How People Live with Cystic Fibrosis
Although you may not even know anyone with this disease, I think it is important that we learn as much as we can about every condition that modern man has to put up with. Cystic Fibrosis is a life threatening inherited diseases and affects over 8 000 people in the UK and 30 000 in the US.
The big problem is that many people carry the faulty gene that causes the condition and if two carriers have a child, then their baby has a 1 in 4 chance of having cystic fibrosis.
Currently there is no cure for cystic fibrosis
But a lot of research continues and sufferers will need expert care and attention. The disease affects the internal organs, especially the lungs and digestive system, by clogging them with thick sticky mucus making it hard to breathe and digest food. A single faulty gene controls the movement of salt in the body.

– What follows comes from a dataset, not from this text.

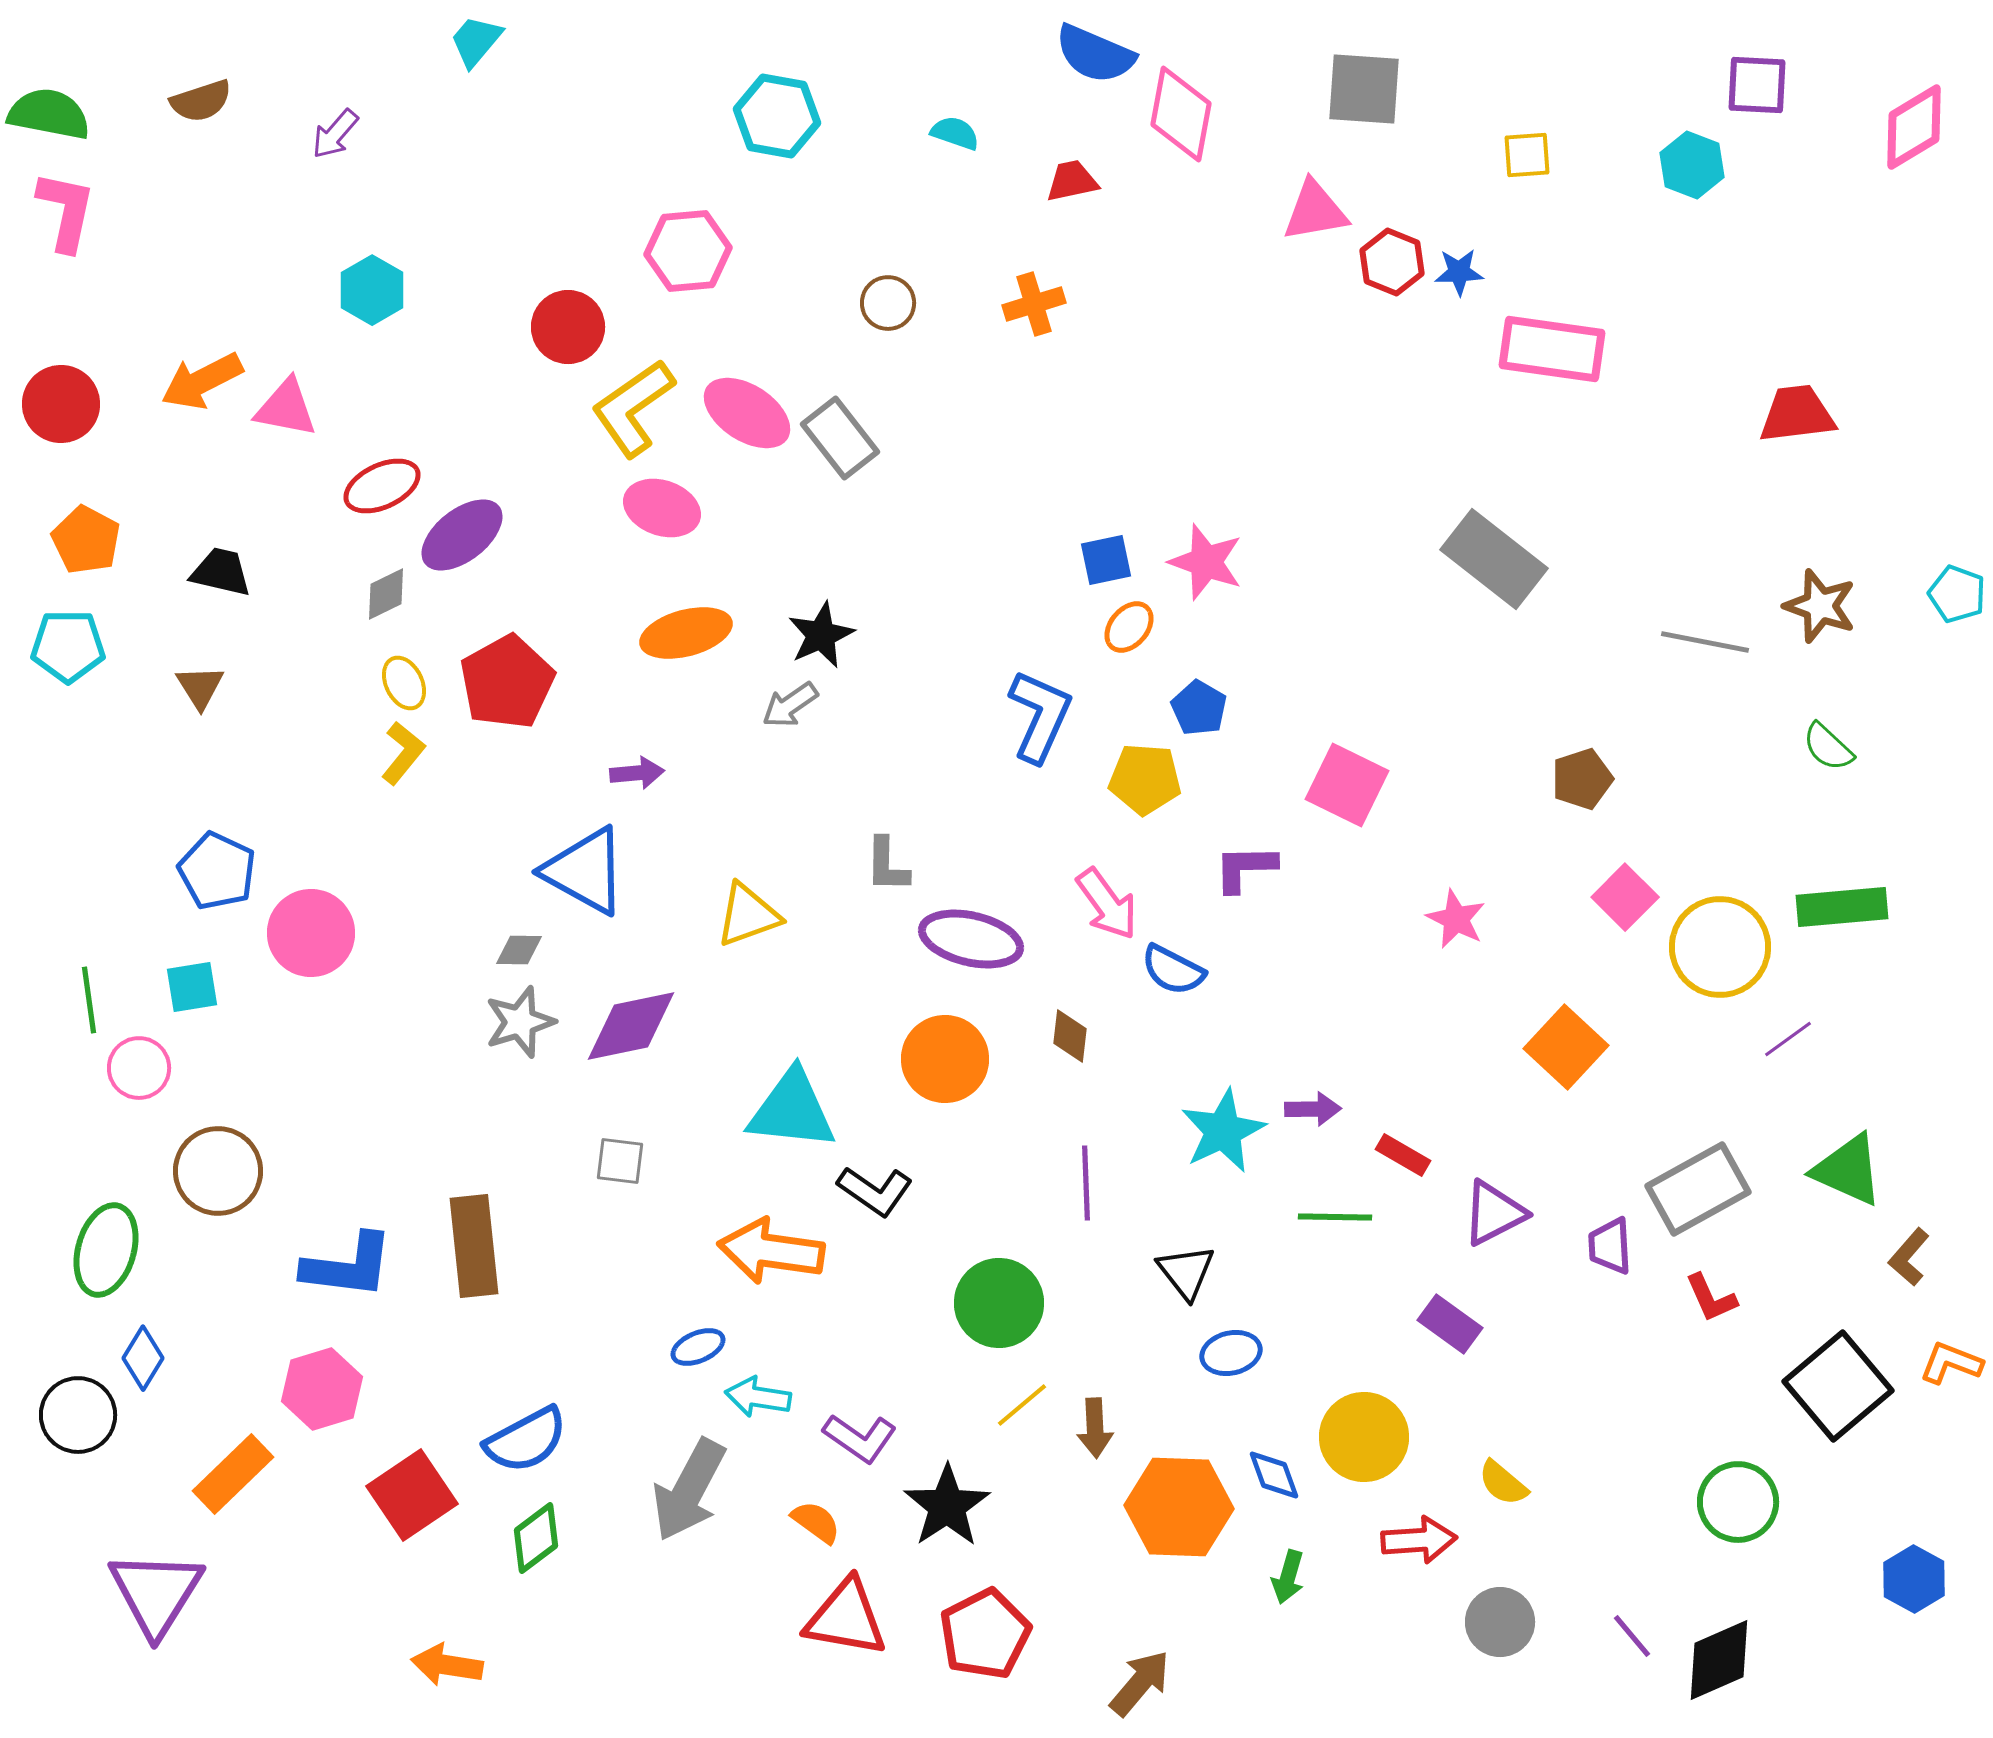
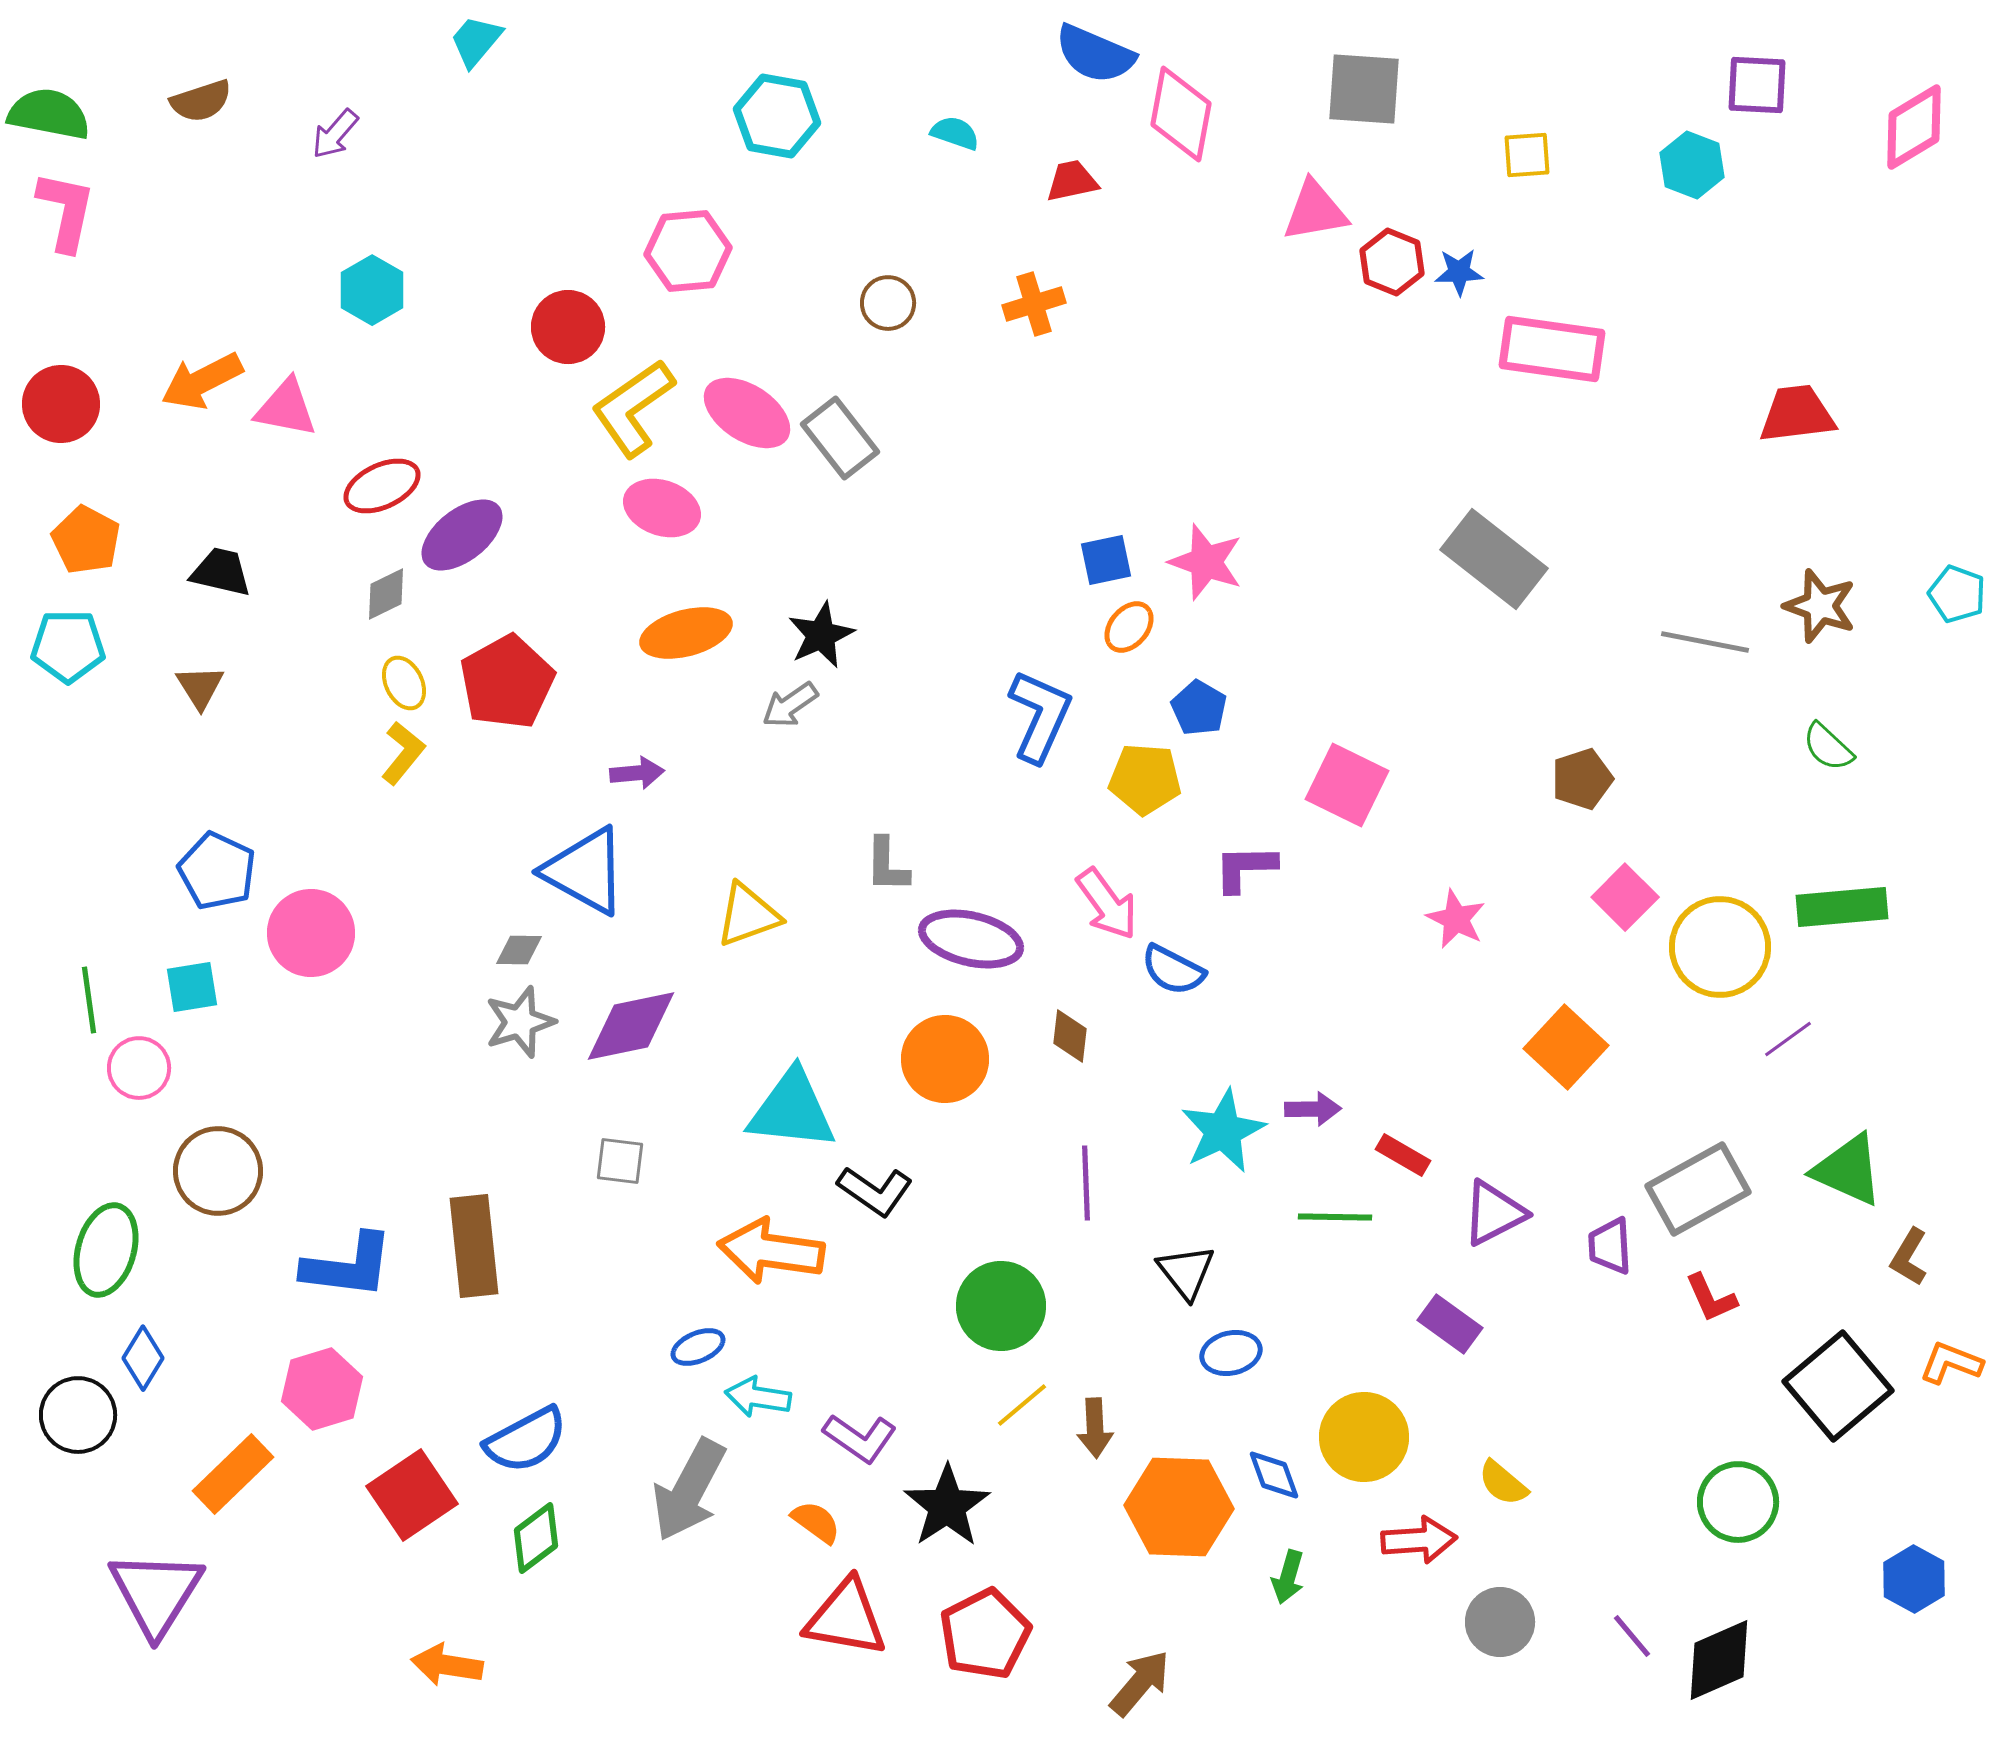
brown L-shape at (1909, 1257): rotated 10 degrees counterclockwise
green circle at (999, 1303): moved 2 px right, 3 px down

Sadly many young lives are lost to Cystic Fibrosis but these days approximately half of those with CF can expect to live over 35 years. And with all the research and improvements to treatments, babies born today have a much better prognosis and life expectancy. The condition can be diagnosed through screening although some babies, older children and even adults are diagnosed following unexplained illness.
There are 3 types of screening for CF
- Newborn screening which consists of a heel prick to sample blood for the Guthrie test.

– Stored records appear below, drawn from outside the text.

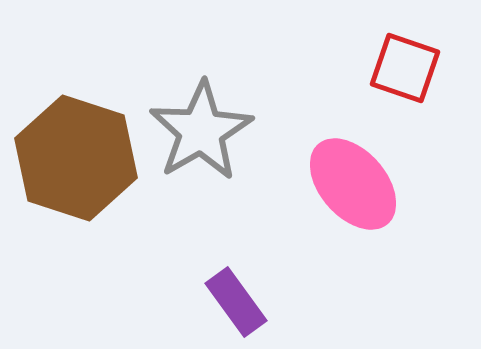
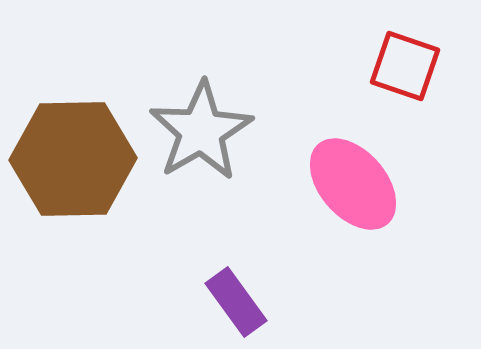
red square: moved 2 px up
brown hexagon: moved 3 px left, 1 px down; rotated 19 degrees counterclockwise
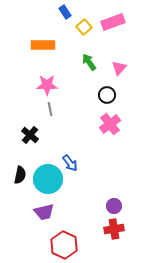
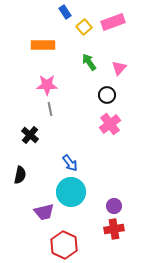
cyan circle: moved 23 px right, 13 px down
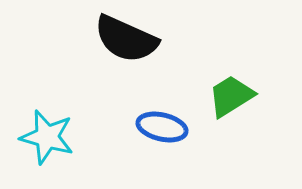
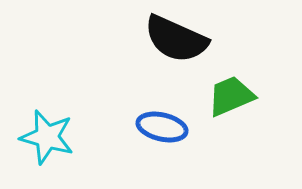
black semicircle: moved 50 px right
green trapezoid: rotated 9 degrees clockwise
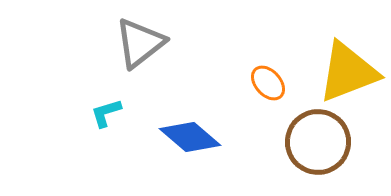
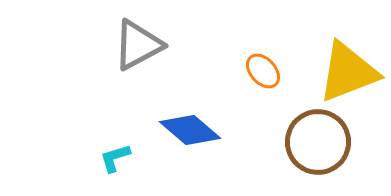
gray triangle: moved 2 px left, 2 px down; rotated 10 degrees clockwise
orange ellipse: moved 5 px left, 12 px up
cyan L-shape: moved 9 px right, 45 px down
blue diamond: moved 7 px up
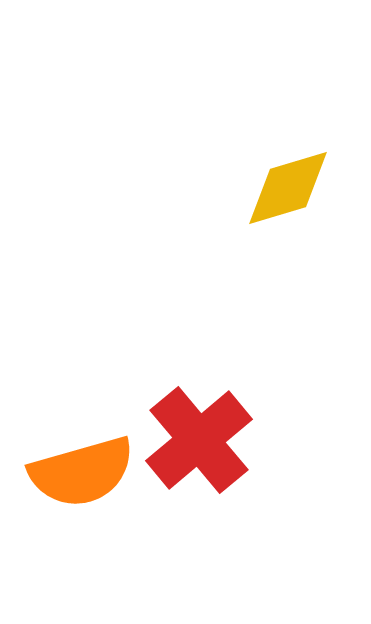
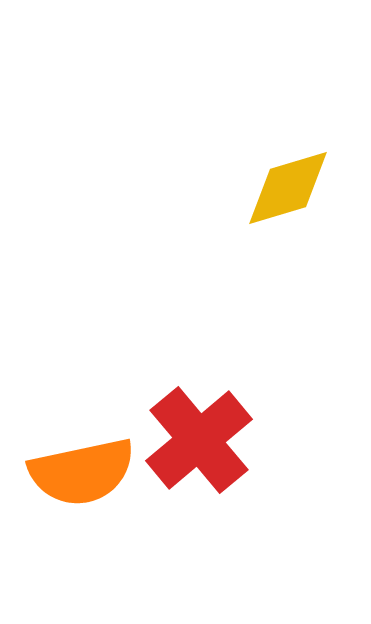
orange semicircle: rotated 4 degrees clockwise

- Carrier testing where a simple mouthwash test can determine if you are a carrier. This is important if a relative has CF or is a known carrier. It is especially important to have the test if your partner is a known carrier.
- Antenatal testing which is done early in pregnancy to tell if a baby has CF. This test is usually offered to mothers who are at a high risk of having a child with CF.

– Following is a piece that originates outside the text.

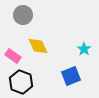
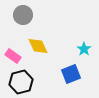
blue square: moved 2 px up
black hexagon: rotated 25 degrees clockwise
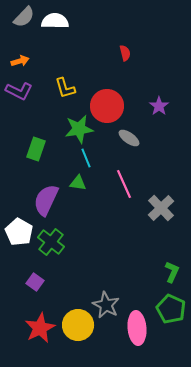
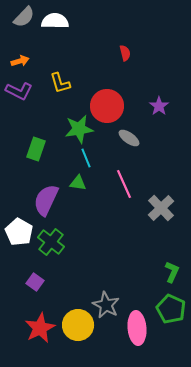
yellow L-shape: moved 5 px left, 5 px up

The usual symptoms of cystic fibrosis include an irritable cough, frequent chest infections, prolonged bouts of diarrhea and poor weight gain. As these symptoms can also be the same for other conditions, a test needs to be carried out for a correct diagnosis.
It is common to have lung problems so a combination of physiotherapy and medication can help control lung infections and prevent lung damage. CF also affects the pancreas making it difficult for sufferers to digest food. This can cause malnutrition leading to poor growth, physical weakness and delayed puberty in young patients.
There is a medication that can compensate for the failure of the pancreas. In older patients, insulin production can be deficient due to the pancreas and possibly leading to the development of diabetes mellitus of which the common symptoms are thirst, hunger, weight loss and the need to urinate constantly.
Treatment options include physiotherapy to help clear the lungs of mucus; exercise as this is beneficial as a form of physiotherapy and for the general health; medication in the form of different inhaled and intravenous drugs taken to clear mucus and fight infections; and nutrition where enzyme tablets help the patient with CF to digest food.
For those preferring holistic or non traditional disease management, there are some alternative treatment options for Cystic Fibrosis. These include probiotics, herbal supplements including Boswellia, and acupuncture. Whatever health problems you have, it is always worthwhile checking on available Natural Products.
Whatever treatment is used, a healthy lifestyle must be part of the daily routine. This means a balanced and nutritious diet, avoiding smoking and alcohol, regular physical check ups, light exercise including chest physical therapy and an adequate intake of water.
You might be interested to read an article about one young person with cystic fibrosis (who in addition also suffers from asthma and diabetes). Just 21, Joe Dexter is performing and touring with his band Orange which has already released 3 albums. He feels that singing, which is a vocal and breathing exercise, is actually beneficial to his lungs.
Although, Joe says: “After most tours, I end up in hospital. A lot of times when my friends and band mates are smoking, drinking and partying, I’ll be in my hotel room doing my treatments”.
You can check out more about this brave young CF sufferer here.
Cystic fibrosis. National Heart, Lung, and Blood Institute. https://www.nhlbi.nih.gov/health-topics/cystic-fibrosis.(Accessed, 2 October 2021)..
Cystic fibrosis. Genetics Home Reference. https://ghr.nlm.nih.gov/condition/cystic-fibrosis. (Accessed, 2 October 2021).
Bronchiectasis. National Heart, Lung, and Blood Institute. https://www.nhlbi.nih.gov/health-topics/bronchiectasis.(Accessed, 2 October 2021)..
Rafeeq MM, et al. Cystic fibrosis: Current therapeutic targets and future approaches. Journal of Translational Medicine. 2017; doi:10.1186/s12967-017-1193-9. (Accessed, 2 October 2021).